Of all the storm stories I read this week, this one got my attention if only because it was so personal. . But don’t worry about Middendorf’s because it will come back and serve us for at least another several hundred years.
This place serves the crispiest, thinnest, most flavorful catfish fillets I’ve ever had. You can hold them up to the light and see right through them!
We discovered this place back in the 1960s when, as Ole Miss students we drove to New Orleans or LSU for football games. It was a little dive on the road to New Orleans.
The fried catfish was unbelievable and it would become a favorite for the rest of my life. When my family moved to New Orleans in the 1980s and our boys were not even yet teenagers, we drove up there every Sunday night for catfish and oysters.

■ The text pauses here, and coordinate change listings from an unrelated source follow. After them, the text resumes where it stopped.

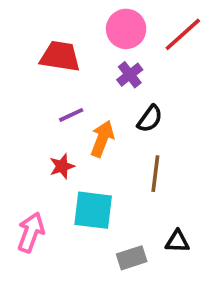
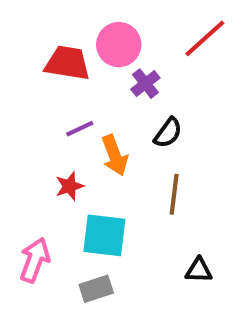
pink circle: (126, 29) -> (119, 45), moved
orange arrow: (102, 139) -> (115, 155), turned 138
gray rectangle: (132, 258) -> (96, 289), moved

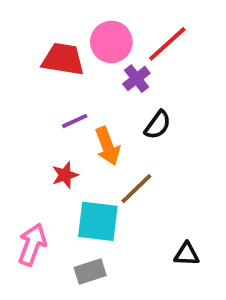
red line: (205, 38) -> (167, 44), moved
brown line: (174, 194) -> (136, 189), moved, turned 39

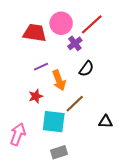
black triangle: (187, 254) -> (106, 122), moved
gray rectangle: (90, 272) -> (59, 152), moved

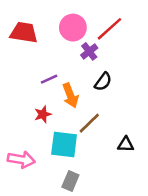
red trapezoid: (35, 33) -> (24, 33), moved
pink arrow: (18, 134) -> (21, 160), turned 80
gray rectangle: (59, 152) -> (70, 181), turned -49

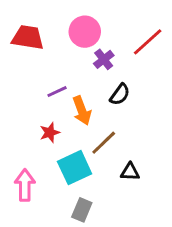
red line: (109, 29) -> (148, 42), moved
cyan square: (64, 144) -> (75, 168), turned -32
black triangle: (126, 144) -> (130, 172), moved
pink arrow: (21, 160) -> (25, 185), turned -100

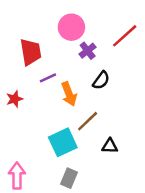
red trapezoid: (28, 37) -> (31, 52), moved, turned 72
red star: (50, 132) -> (14, 99), moved
pink arrow: (25, 185) -> (17, 176), moved

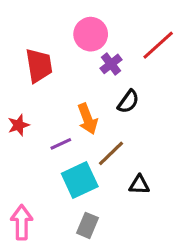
purple line: (48, 78) -> (61, 144), moved

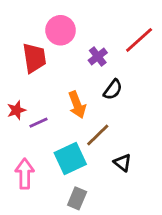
pink circle: (91, 34) -> (61, 30), moved
purple line: (61, 144) -> (38, 123), moved
black triangle: (139, 185) -> (123, 163), turned 36
pink arrow: (22, 222) -> (25, 174), moved

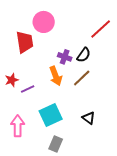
purple cross: (98, 56) -> (65, 57), moved, turned -32
black semicircle: (113, 90) -> (84, 55), moved
brown line: (98, 135) -> (82, 78), moved

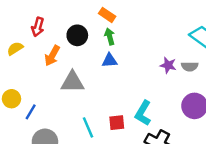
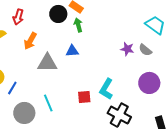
black circle: (77, 35) -> (58, 14), moved
blue triangle: (110, 60) -> (72, 51), moved
gray semicircle: (190, 66) -> (145, 50), turned 40
cyan line: (88, 127) -> (48, 103), moved

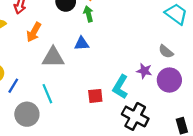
purple star: (127, 49) -> (144, 71), moved
gray semicircle: (145, 50) -> (166, 52), moved
cyan line: (48, 103) -> (47, 94), moved

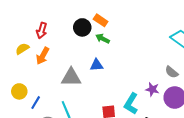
green arrow: (88, 14) -> (103, 39), turned -48
orange arrow: (34, 32) -> (43, 56), moved

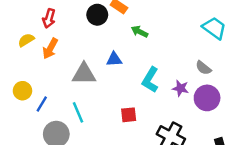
green arrow: (103, 39) -> (139, 32), moved
cyan L-shape: (131, 104) -> (150, 80), moved

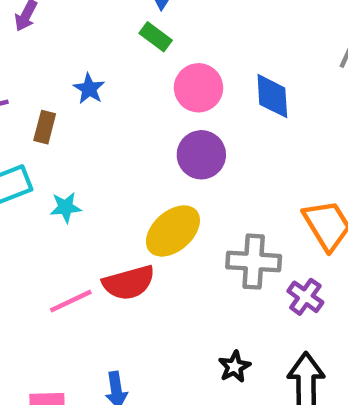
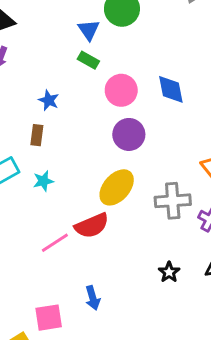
brown rectangle: (45, 127) -> (37, 135), moved

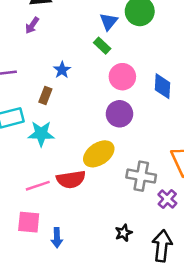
cyan star: (43, 181) -> (41, 134), size x1.5
pink square: (49, 318) -> (29, 222), moved

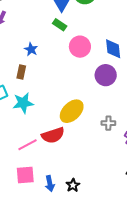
purple circle: (119, 114) -> (106, 75), moved
gray cross: (141, 176) -> (108, 123), size x0.6
black star: (124, 233) -> (73, 185), moved

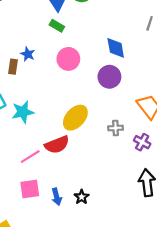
pink circle: (80, 47) -> (68, 59), moved
brown rectangle: (21, 72) -> (13, 67), moved

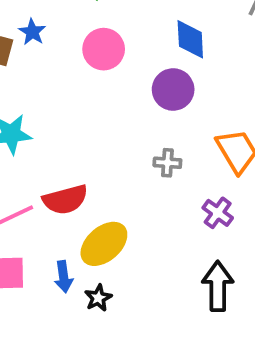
yellow ellipse: (75, 118) -> (104, 244), moved
gray cross: (116, 128) -> (167, 163), moved
blue arrow: (57, 197) -> (64, 277), moved

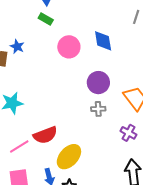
pink circle: (104, 49) -> (69, 47), moved
purple circle: (173, 89) -> (98, 83), moved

What a great story about this place. Louis lost his job in the 1929 stock market crash so he and his wife Josie moved to Manchac where Josie’s mother and twin brothers lived.
In Manchac, like most of the swamp residents, they fished and hunted for a living. In 1934 all Veterans of WWI received a $500.00 bonus from the US government. With this and a $500.00 loan co-signed by a former Mayor of New Orleans, T. Semmes Walmsley, Louis and Josie opened their “cafe.”
Louis found his calling as he was excellent at talking and tending bar. Mama Josie, as her granddaughter Suzie called her, used her personal recipes and did all the cooking. Mama Josie was the one to come up with the now famous thin cut of catfish. It was a combination of the two that brought the customers coming back.
The actual opening date of Middendorf’s was July 4th, 1934. I’m wondering if it ever flooded before. I’ll get back to you on that.